There also were believed to be hostages in the luxury Campement de Kangaba resort area.
Gunmen stormed the facility in Dougourakoro, to the east of the capital Bamako, a resort foreign residents often visit for weekend breaks.
“Security forces are in place. Campement Kangaba is blocked off and an operation is under way,” security ministry spokesman Baba Cisse said by telephone. “The situation is under control.”
However, he said two people had been killed, including a French-Gabonese citizen and another whose nationality was not yet known, he said.
Security forces have so far rescued 32 guests from the resort, a ministry spokesman said.
Witness Boubacar Sangare was just outside the compound during the attack. “Westerners were fleeing the encampment while two plainclothes police exchanged fire with the assailants,” he said.
“There were four national police vehicles and French soldiers in armoured vehicles on the scene.” A helicopter was circling overhead, he said.
A spokesman for French forces in Mali declined to immediately comment.
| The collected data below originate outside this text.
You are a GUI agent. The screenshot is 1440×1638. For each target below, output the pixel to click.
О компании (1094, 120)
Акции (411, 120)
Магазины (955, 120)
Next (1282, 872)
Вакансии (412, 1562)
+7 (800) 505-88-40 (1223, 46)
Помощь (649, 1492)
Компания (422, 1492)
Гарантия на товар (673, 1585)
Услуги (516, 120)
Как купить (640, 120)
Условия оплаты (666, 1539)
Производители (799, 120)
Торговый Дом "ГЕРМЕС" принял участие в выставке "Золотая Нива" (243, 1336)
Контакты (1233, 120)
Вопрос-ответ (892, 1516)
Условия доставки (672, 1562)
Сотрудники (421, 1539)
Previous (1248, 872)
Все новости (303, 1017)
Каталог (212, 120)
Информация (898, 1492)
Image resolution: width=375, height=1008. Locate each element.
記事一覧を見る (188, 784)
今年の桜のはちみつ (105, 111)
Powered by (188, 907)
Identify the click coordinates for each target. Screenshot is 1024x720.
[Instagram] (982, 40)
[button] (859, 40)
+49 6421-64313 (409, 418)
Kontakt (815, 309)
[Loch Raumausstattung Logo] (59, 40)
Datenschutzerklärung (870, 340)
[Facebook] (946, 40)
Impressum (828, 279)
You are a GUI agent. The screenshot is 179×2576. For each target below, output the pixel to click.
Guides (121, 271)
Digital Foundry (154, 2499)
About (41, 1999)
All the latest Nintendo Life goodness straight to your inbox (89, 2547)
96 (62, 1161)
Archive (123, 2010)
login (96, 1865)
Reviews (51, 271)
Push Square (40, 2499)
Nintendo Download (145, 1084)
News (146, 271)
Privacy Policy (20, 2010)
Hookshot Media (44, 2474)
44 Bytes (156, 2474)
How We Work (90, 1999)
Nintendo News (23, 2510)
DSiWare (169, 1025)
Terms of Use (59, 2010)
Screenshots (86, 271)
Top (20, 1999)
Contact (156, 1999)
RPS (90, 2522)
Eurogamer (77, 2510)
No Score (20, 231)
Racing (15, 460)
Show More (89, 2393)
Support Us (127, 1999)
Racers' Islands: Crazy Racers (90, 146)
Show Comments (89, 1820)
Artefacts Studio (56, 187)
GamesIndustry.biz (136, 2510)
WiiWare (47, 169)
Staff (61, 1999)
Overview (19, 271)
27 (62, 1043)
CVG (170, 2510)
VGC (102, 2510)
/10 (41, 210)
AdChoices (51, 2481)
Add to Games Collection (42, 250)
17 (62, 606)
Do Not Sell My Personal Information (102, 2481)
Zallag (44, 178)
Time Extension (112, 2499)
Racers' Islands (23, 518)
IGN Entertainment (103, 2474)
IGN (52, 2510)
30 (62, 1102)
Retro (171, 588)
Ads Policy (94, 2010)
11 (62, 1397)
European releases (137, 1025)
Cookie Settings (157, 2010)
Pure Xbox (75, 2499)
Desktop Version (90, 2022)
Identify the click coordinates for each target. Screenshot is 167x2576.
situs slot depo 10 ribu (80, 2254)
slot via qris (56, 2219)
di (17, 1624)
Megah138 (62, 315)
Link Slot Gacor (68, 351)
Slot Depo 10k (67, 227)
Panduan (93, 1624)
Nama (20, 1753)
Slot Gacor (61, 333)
Security has gradually worsened across Mali since French forces pushed back allied Islamist and Tuareg rebel fighters in 2013 from swathes of the north they had occupied the previous year.
Initially concentrated in the desert north, attacks have increasingly struck the centre and south, around the capital Bamako. Al-Qaeda in the Islamic Maghreb and another militant group claimed responsibility for an attack on a Bamako hotel in late 2015 in which 20 people were killed.
French troops and a 10,000-strong UN peacekeeping force have battled to stabilise the former French colony, which is riven by ethnic conflict and plagued by dozens of armed groups.